Research teams already show what that level of honesty looks like. Delphi-2M demonstrates how transformer-scale modeling can track longitudinal disease trajectories.⁴ Med-PaLM 2 evaluations show where synthesis helps and where workflow limits still bite.⁵

Rollout Theater

The corporate hype cycle sells manufactured certainty by parading clean dashboards and flawless rollout narratives. Actual scientific rigor strips that away. It forces teams to sit with uncertainty, dig into why systems fail, track where data drifts, and prove whether results generalize.

This is dangerous even before we count the carbon bill. In high-consequence domains, that gap becomes unacceptable. Models can score well in constrained settings and still break when cases become ambiguous and context-heavy.⁶ Clinical summary evaluation work also shows teams still need robust human standards, even when LLMs assist with scoring and review.⁷

Responsible teams operationalize skepticism. They track model and data changes, test representative slices, document drift behavior, and trigger fallbacks before failure hits production. FDA PCCP guidance pushes exactly this lifecycle discipline.⁸

But at What Cost?

The compute bill is real. A 2026 Patterns analysis estimated AI-related emissions at 32.6 to 79.7 million metric tons CO2e in 2025, putting that range in the same ballpark as New York City's annual emissions.⁹ A 2026 sustainability explainer translates that benchmark for non-specialists as more than 50 million metric tonnes in one year.¹⁰ If we burn that much energy so a model can generate garbage code, endless 8-legged corgies eating ice cream, or generic email copy, the trade is a failure.

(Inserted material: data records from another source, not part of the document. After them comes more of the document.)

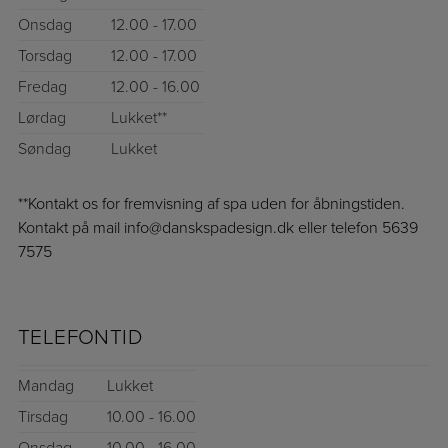
Onsdag
12.00 - 17.00
Torsdag
12.00 - 17.00
Fredag
12.00 - 16.00
Lørdag
Lukket**
Søndag
Lukket
**Kontakt os for fremvisning af spa uden for åbningstiden.
Kontakt på mail info@danskspadesign.dk eller telefon 5639
7575
TELEFONTID
Mandag
Lukket
Tirsdag
10.00 - 16.00
Onsdag
10.00 - 16.00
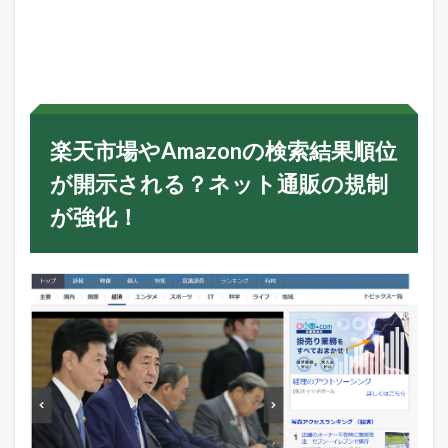
楽
天
市
場
や
A
m
a
楽天市場やAmazonの検索結果順位
z
o
が開示される？ネット通販の規制
n
の
が強化！
検
索
結
果
順
位
が
開
示
さ
れ
る
？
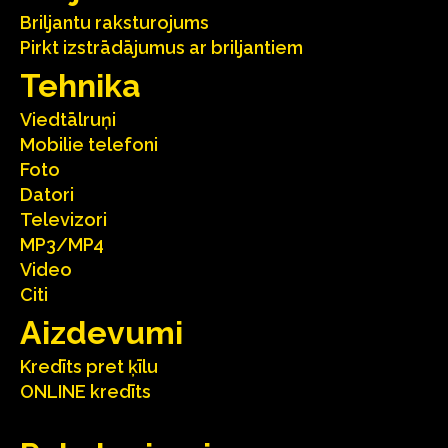
Briljantu raksturojums
Pirkt izstrādājumus ar briljantiem
Tehnika
Viedtālruņi
Mobilie telefoni
Foto
Datori
Televizori
MP3/MP4
Video
Citi
Aizdevumi
Kredīts pret ķīlu
ONLINE kredīts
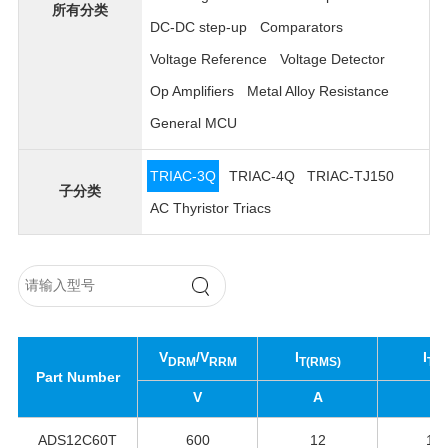
所有分类
DC-DC step-up
Comparators
Voltage Reference
Voltage Detector
Op Amplifiers
Metal Alloy Resistance
General MCU
TRIAC-3Q
TRIAC-4Q
TRIAC-TJ150
子分类
AC Thyristor Triacs
V
/V
I
I
DRM
RRM
T(RMS)
TS
Part Number
V
A
A
ADS12C60T
600
12
12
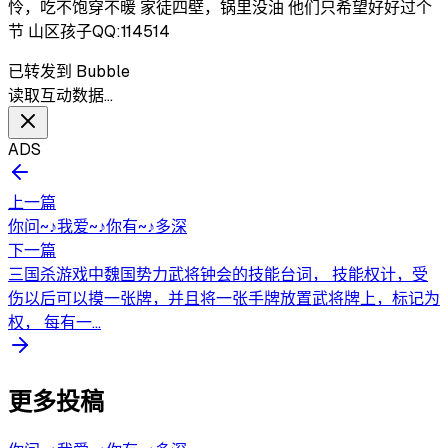
怜，吃不饱穿不暖 家徒四壁，锅里没油 他们只希望好好过个
节 山区孩子QQ:114514
已转发到 Bubble
读取互动数据…
ADS
上一篇
你问~♪我爱~♪你有~♪多深
下一篇
三国杀游戏中魏国势力武将钟会的技能台词， 技能权计，受
伤以后可以摸一张牌，并且将一张手牌放置武将牌上，标记为
权， 每有一...
更多投稿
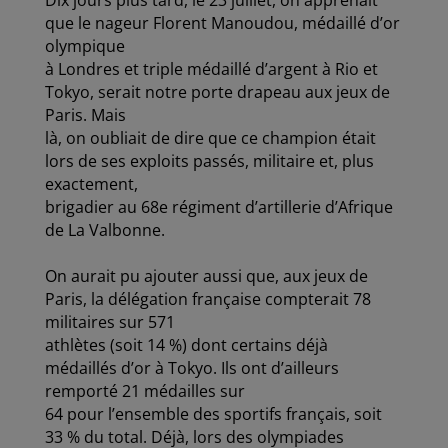
Dix jours plus tard, le 23 juillet, on apprenait
que le nageur Florent Manoudou, médaillé d’or
olympique
à Londres et triple médaillé d’argent à Rio et
Tokyo, serait notre porte drapeau aux jeux de
Paris. Mais
là, on oubliait de dire que ce champion était
lors de ses exploits passés, militaire et, plus
exactement,
brigadier au 68e régiment d’artillerie d’Afrique
de La Valbonne.
On aurait pu ajouter aussi que, aux jeux de
Paris, la délégation française compterait 78
militaires sur 571
athlètes (soit 14 %) dont certains déjà
médaillés d’or à Tokyo. Ils ont d’ailleurs
remporté 21 médailles sur
64 pour l’ensemble des sportifs français, soit
33 % du total. Déjà, lors des olympiades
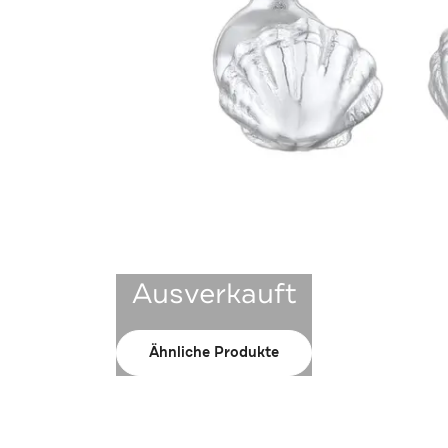
Ausverkauft
Ähnliche Produkte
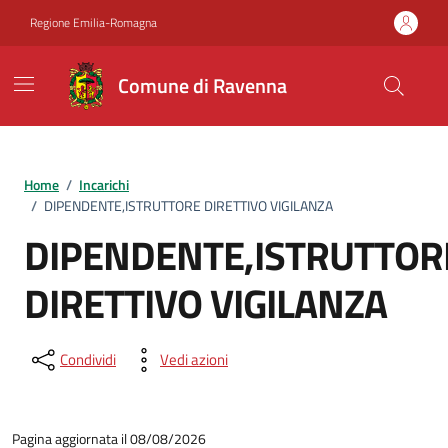
Vai ai contenuti
Vai al footer
Regione Emilia-Romagna
Comune di Ravenna
Home
/
Incarichi
/
DIPENDENTE,ISTRUTTORE DIRETTIVO VIGILANZA
DIPENDENTE,ISTRUTTOR
DIRETTIVO VIGILANZA
Condividi
Vedi azioni
Pagina aggiornata il 08/08/2026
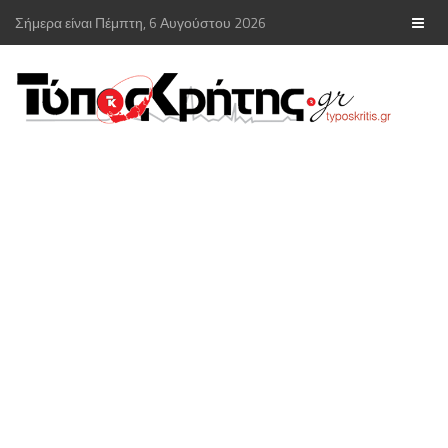
Σήμερα είναι Πέμπτη, 6 Αυγούστου 2026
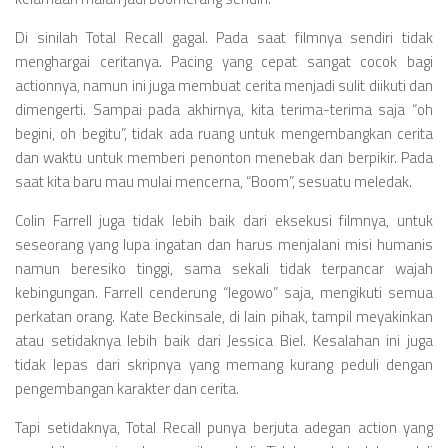
Di sinilah Total Recall gagal. Pada saat filmnya sendiri tidak
menghargai ceritanya. Pacing yang cepat sangat cocok bagi
actionnya, namun ini juga membuat cerita menjadi sulit diikuti dan
dimengerti. Sampai pada akhirnya, kita terima-terima saja “oh
begini, oh begitu”, tidak ada ruang untuk mengembangkan cerita
dan waktu untuk memberi penonton menebak dan berpikir. Pada
saat kita baru mau mulai mencerna, “Boom”, sesuatu meledak.
Colin Farrell juga tidak lebih baik dari eksekusi filmnya, untuk
seseorang yang lupa ingatan dan harus menjalani misi humanis
namun beresiko tinggi, sama sekali tidak terpancar wajah
kebingungan. Farrell cenderung “legowo” saja, mengikuti semua
perkatan orang. Kate Beckinsale, di lain pihak, tampil meyakinkan
atau setidaknya lebih baik dari Jessica Biel. Kesalahan ini juga
tidak lepas dari skripnya yang memang kurang peduli dengan
pengembangan karakter dan cerita.
Tapi setidaknya, Total Recall punya berjuta adegan action yang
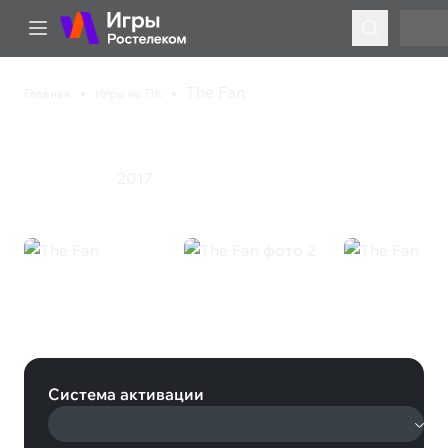
The Fan
Главная
Игры на ПК
The Fan
2017
Приключения
The Fan (Steam)
Система активации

Environmental impact of generative AI infographic

Where this technology earns its keep is research infrastructure. ESMO 2025 coverage described synthetic cohorts built from more than 19,000 metastatic breast cancer records, with strong agreement in survival analyses and explicit re-identification checks.¹¹ Dana-Farber's release reports the same program as 19,164 patients and frames it as safer global data-sharing without exposing raw patient records.¹² That result comes from hard data architecture work that lets teams share useful cohorts across institutions without leaking raw patient history.

The same pattern shows up in treatment workflows. GE HealthCare's ASTRO 2025 release says early iRT adopters reduced simulation-to-treatment-planning time from seven days to seven minutes in integrated workflows.¹³ That shift goes far beyond an efficiency metric. It can erase a week of waiting for patients already sitting in treatment anxiety.

Clinical trials are shifting too. A 2025 npj Digital Medicine perspective describes AI-driven eligibility optimization, reinforcement-learning-supported adaptive designs, and digital-twin architectures for faster protocol updates.¹⁴ That is the bar. Use heavy compute to compress years of clinical iteration and keep it out of low-stakes boilerplate.

The Bill Comes Due

Cheaper inference multiplies validation work. Lower access costs push model-mediated decisions into more workflows, so each new workflow inherits your data quality debt, monitoring debt, and failure risk.¹

Good care and good data science demand the same posture: stare at reality without blinking, track what failed, admit uncertainty under messy conditions,³ and never assume a benchmark score transfers cleanly across high-context scenarios.⁶

We can keep spending compute on shallow automation, or we can spend it on disease modeling, safer synthetic data sharing, and faster clinical iteration.⁴¹¹¹⁴ Only one of those choices justifies the bill.

Healthcare is the proving ground. The same statistical engines parsing messy health records can also model climate anomalies and screen material candidates for better batteries. This tech belongs in expert research workflows with human judgment in command, and I want my hands on those controls.